そのほか、フィリッピンの女性も介護の仕事でやってくるという。
8時55分、エン・ヤハブというところで下車休憩。砂漠の真ん中にしては素朴ながらなかなか瀟洒な感じのする建物をもつドライブインで、ここではチョコレートやクッキーなどお土産に最適なお菓子類が安く売られており、皆、盛んに買い求めていた。私もその仲間入りして、クツキーを少々、衝動買い(?)した。
8時18分、再び死海に向けて出発、やがて冬は鉄砲水で橋まで壊されてしまうという大きな涸川を通過すると、そこは死海の南端近くで ”Dead Sea Works” と呼ばれる工場群が見えてくる。

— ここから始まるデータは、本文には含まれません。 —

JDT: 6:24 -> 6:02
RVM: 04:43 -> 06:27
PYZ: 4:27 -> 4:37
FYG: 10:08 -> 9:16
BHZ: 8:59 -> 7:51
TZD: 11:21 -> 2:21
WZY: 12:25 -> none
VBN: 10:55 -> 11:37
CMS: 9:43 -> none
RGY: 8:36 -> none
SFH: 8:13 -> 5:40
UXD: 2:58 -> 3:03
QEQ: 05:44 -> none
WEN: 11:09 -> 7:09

ここでは死海の水から多種のミネラルを精製し、欧米や日本に輸出しているとか。
死海は文字通り生物の存在を許さない死の海であるが、イスラエル国の経済面では大いに寄与していることになる。真っ白な塩の山が印象的であった。
10時ちょうど、死海西岸のソドムという一帯のとある場所で写真ストップ。そこには旧約聖書に出てくる「ロトの塩の妻」といわれる塩の柱が小高い岩山の上に立っている。
「ロトの塩の妻」の物語は概ねこうである。
旧約聖書のアブラハムの時代に人々は堕落し、神の怒りを買った。神の火で焼かれる寸前、ロトはノアの子孫に当たるため、ロトとその妻と二人の娘は神に許されて逃れた。しかし妻は「逃げる時は最後まで決して振り返ってはならない」という神の命令に背いて振り返ってしまったため、その瞬間に塩の柱になった。
単なる「塩の海」を「死海」と呼ぶのも、このような経緯からかもしれない。この辺り、数億年前にできたという岩塩の岩が多くあり、ちょっとだけ舐めてみたが、食塩と異なり、とても苦いものであった。
ソドムを後に更に死海沿いに北上し、昨日の宿泊地エン・ボケツクを通過、昨日来た道を逆にたどり、死海北端で左の道に折れ、北の彼方にパレスチナ自治区のエリコの町を臨むアルモッブのドライブインで下車休憩。時が時なら、この辺りは緊張が高まり、とても観光どころではないのであろうが、このときは、パレスチナとの関係が一時的小康状態にあり、ここまで近寄れたのは幸いであった。本音は、エリコの町も見てみたかったが、さすがにそこまで望むのは現段階では無理というものであろう。一応カメラは向けてみたものの、霞んで撮れただけであった。(右写真)
更に西に向かって進路をとり、昔から数多の盗賊が出没したという峠を越え、かつてサマリア人が住んでいたといわれる丘を登りきると、いよいよ目的地のエルサレムの街並みが眼下に開けてきた。